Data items
- - - - - - -

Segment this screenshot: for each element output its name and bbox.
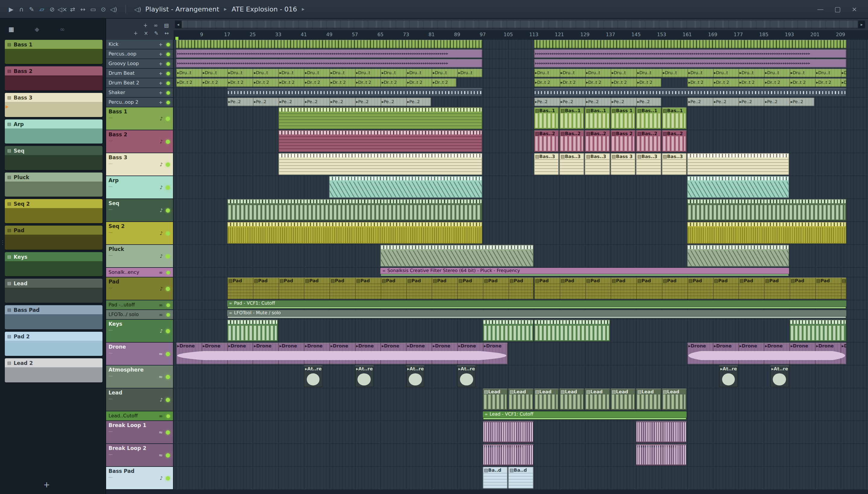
lane-keys[interactable] [174, 320, 868, 343]
track-header-bass-2[interactable]: Bass 2...♪ [106, 130, 174, 153]
preview-speaker-icon[interactable]: ◁) [108, 0, 119, 18]
clip-break-loop-2[interactable]: ▸▸▸▸▸▸▸▸▸▸▸▸▸▸▸▸▸▸▸▸▸▸ [483, 444, 533, 466]
horizontal-scrollbar[interactable]: ◂ ▸ [175, 20, 865, 28]
track-header-break-loop-2[interactable]: Break Loop 2...≈ [106, 444, 174, 467]
clip-percus-oop[interactable]: ▸▸▸▸▸▸▸▸▸▸▸▸▸▸▸▸▸▸▸▸▸▸▸▸▸▸▸▸▸▸▸▸▸▸▸▸▸▸▸▸… [534, 50, 846, 58]
mute-led[interactable] [166, 286, 170, 291]
clip-drum-beat-2[interactable]: ▸Dr..t 2▸Dr..t 2▸Dr..t 2▸Dr..t 2▸Dr..t 2… [176, 78, 457, 87]
clip-sonalk-ency[interactable]: ∞Sonalksis Creative Filter Stereo (64 bi… [380, 268, 789, 276]
lane-seq[interactable] [174, 199, 868, 222]
clip-bass-1[interactable]: ▤Bas..1 [534, 107, 559, 129]
mute-led[interactable] [166, 139, 170, 144]
lane-break-loop-2[interactable]: ▸▸▸▸▸▸▸▸▸▸▸▸▸▸▸▸▸▸▸▸▸▸▸▸▸▸▸▸▸▸▸▸▸▸▸▸▸▸▸▸… [174, 444, 868, 467]
clip-atmosphere[interactable]: ▸At..re [355, 365, 374, 387]
lane-percus-oop[interactable]: ▸▸▸▸▸▸▸▸▸▸▸▸▸▸▸▸▸▸▸▸▸▸▸▸▸▸▸▸▸▸▸▸▸▸▸▸▸▸▸▸… [174, 50, 868, 59]
clip-pad[interactable]: ▤Pad▤Pad▤Pad▤Pad▤Pad▤Pad▤Pad▤Pad▤Pad▤Pad… [534, 278, 846, 299]
lane-pad-utoff[interactable]: ∞Pad - VCF1: Cutoff [174, 300, 868, 310]
ruler[interactable]: 9172533414957657381899710511312112913714… [174, 30, 868, 40]
playhead-marker[interactable] [175, 37, 178, 40]
mute-led[interactable] [166, 303, 170, 307]
mute-led[interactable] [166, 91, 170, 94]
note-icon[interactable]: ♪ [160, 286, 163, 291]
link-icon[interactable]: ∞ [60, 26, 65, 33]
link-icon[interactable]: ∞ [159, 312, 163, 317]
draw-icon[interactable]: ✎ [154, 30, 159, 36]
clip-bass-1[interactable]: ▤Bass 1 [611, 107, 636, 129]
clip-groovy-loop[interactable]: ▸▸▸▸▸▸▸▸▸▸▸▸▸▸▸▸▸▸▸▸▸▸▸▸▸▸▸▸▸▸▸▸▸▸▸▸▸▸▸▸… [176, 59, 482, 68]
clip-lead[interactable]: ▤Lead [534, 388, 559, 410]
picker-item-arp[interactable]: ▤Arp [5, 119, 102, 144]
track-header-drum-beat[interactable]: Drum Beat+ [106, 69, 174, 78]
clip-bass-3[interactable]: ▤Bas..3 [662, 153, 687, 175]
lane-bass-1[interactable]: ▤Bas..1▤Bas..1▤Bas..1▤Bass 1▤Bas..1▤Bas.… [174, 107, 868, 130]
track-header-keys[interactable]: Keys...♪ [106, 320, 174, 343]
lane-seq-2[interactable] [174, 222, 868, 245]
move-icon[interactable]: + [159, 90, 163, 95]
zoom-icon[interactable]: ⊙ [98, 0, 108, 18]
picker-item-lead[interactable]: ▤Lead [5, 279, 102, 303]
note-icon[interactable]: ♪ [160, 397, 163, 402]
track-header-lead[interactable]: Lead...♪ [106, 388, 174, 411]
clip-kick[interactable] [534, 40, 846, 48]
clip-shaker[interactable] [227, 88, 482, 96]
clip-pluck[interactable] [380, 245, 533, 267]
clip-percu-oop-2[interactable]: ▸Pe..2▸Pe..2▸Pe..2▸Pe..2▸Pe..2 [534, 98, 661, 106]
clip-seq-2[interactable] [687, 222, 846, 244]
mute-led[interactable] [166, 270, 170, 274]
maximize-button[interactable]: ▢ [834, 5, 841, 13]
clip-percus-oop[interactable]: ▸▸▸▸▸▸▸▸▸▸▸▸▸▸▸▸▸▸▸▸▸▸▸▸▸▸▸▸▸▸▸▸▸▸▸▸▸▸▸▸… [176, 50, 482, 58]
mute-led[interactable] [166, 162, 170, 167]
track-header-seq-2[interactable]: Seq 2...♪ [106, 222, 174, 245]
lane-drone[interactable]: ▸Drone▸Drone▸Drone▸Drone▸Drone▸Drone▸Dro… [174, 343, 868, 365]
track-header-pluck[interactable]: Pluck...♪ [106, 245, 174, 268]
clip-lfoto-solo[interactable]: ∞LFOTool - Mute / solo [227, 310, 846, 319]
note-icon[interactable]: ♪ [160, 116, 163, 121]
move-icon[interactable]: + [143, 22, 148, 28]
scroll-right-icon[interactable]: ▸ [859, 20, 865, 28]
clip-lead[interactable]: ▤Lead [662, 388, 687, 410]
track-header-groovy-loop[interactable]: Groovy Loop+ [106, 59, 174, 69]
delete-icon[interactable]: × [144, 30, 148, 36]
lane-bass-pad[interactable]: ▤Ba..d▤Ba..d [174, 467, 868, 490]
clip-drone[interactable]: ▸Drone▸Drone▸Drone▸Drone▸Drone▸Drone▸Dro… [176, 343, 508, 364]
track-header-pad-utoff[interactable]: Pad -..utoff∞ [106, 300, 174, 310]
track-header-percu-oop-2[interactable]: Percu..oop 2+ [106, 98, 174, 107]
track-header-lead-cutoff[interactable]: Lead..Cutoff∞ [106, 411, 174, 421]
picker-item-pluck[interactable]: ▤Pluck [5, 172, 102, 197]
mute-led[interactable] [166, 375, 170, 379]
clip-bass-2[interactable] [278, 130, 482, 152]
mute-led[interactable] [166, 398, 170, 402]
clip-bass-1[interactable]: ▤Bas..1 [559, 107, 585, 129]
lane-percu-oop-2[interactable]: ▸Pe..2▸Pe..2▸Pe..2▸Pe..2▸Pe..2▸Pe..2▸Pe.… [174, 98, 868, 107]
picker-item-bass-2[interactable]: ▤Bass 2 [5, 66, 102, 91]
clip-bass-3[interactable]: ▤Bas..3 [636, 153, 661, 175]
clip-seq[interactable] [687, 199, 846, 221]
clip-arp[interactable] [330, 176, 482, 198]
lane-lead-cutoff[interactable]: ∞Lead - VCF1: Cutoff [174, 411, 868, 421]
speaker-mute-icon[interactable]: ◁× [57, 0, 67, 18]
swap-icon[interactable]: ⇄ [67, 0, 78, 18]
move-icon[interactable]: + [159, 80, 163, 86]
stretch-icon[interactable]: ↔ [164, 30, 169, 36]
clip-lead-cutoff[interactable]: ∞Lead - VCF1: Cutoff [483, 411, 687, 420]
picker-item-bass-1[interactable]: ▤Bass 1 [5, 40, 102, 64]
lane-lead[interactable]: ▤Lead▤Lead▤Lead▤Lead▤Lead▤Lead▤Lead▤Lead [174, 388, 868, 411]
clip-lead[interactable]: ▤Lead [508, 388, 533, 410]
mute-led[interactable] [166, 430, 170, 434]
clip-bass-3[interactable] [278, 153, 482, 175]
lane-atmosphere[interactable]: ▸At..re▸At..re▸At..re▸At..re▸At..re▸At..… [174, 365, 868, 388]
picker-item-keys[interactable]: ▤Keys [5, 252, 102, 276]
slide-icon[interactable]: ∞ [154, 22, 158, 28]
track-header-bass-3[interactable]: Bass 3...♪ [106, 153, 174, 176]
mute-led[interactable] [166, 352, 170, 356]
clip-break-loop-2[interactable]: ▸▸▸▸▸▸▸▸▸▸▸▸▸▸▸▸▸▸▸▸▸▸ [636, 444, 687, 466]
clip-seq-2[interactable] [227, 222, 482, 244]
track-header-lfoto-solo[interactable]: LFOTo../ solo∞ [106, 310, 174, 320]
clip-drum-beat-2[interactable]: ▸Dr..t 2▸Dr..t 2▸Dr..t 2▸Dr..t 2▸Dr..t 2… [687, 78, 846, 87]
note-icon[interactable]: ♪ [160, 328, 163, 334]
lane-break-loop-1[interactable] [174, 421, 868, 444]
mute-led[interactable] [166, 329, 170, 333]
lane-bass-2[interactable]: ▤Bas..2▤Bas..2▤Bas..2▤Bass 2▤Bas..2▤Bas.… [174, 130, 868, 153]
note-icon[interactable]: ♪ [160, 162, 163, 167]
clip-drone[interactable]: ▸Drone▸Drone▸Drone▸Drone▸Drone▸Drone▸Dro… [687, 343, 846, 364]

- - - - - - -

Requirement: Filter the entries down to the lines holding the string "pluck". Copy each of those lines.

Answer:
clip-pluck[interactable] [380, 245, 533, 267]
track-header-pluck[interactable]: Pluck...♪ [106, 245, 174, 268]
picker-item-pluck[interactable]: ▤Pluck [5, 172, 102, 197]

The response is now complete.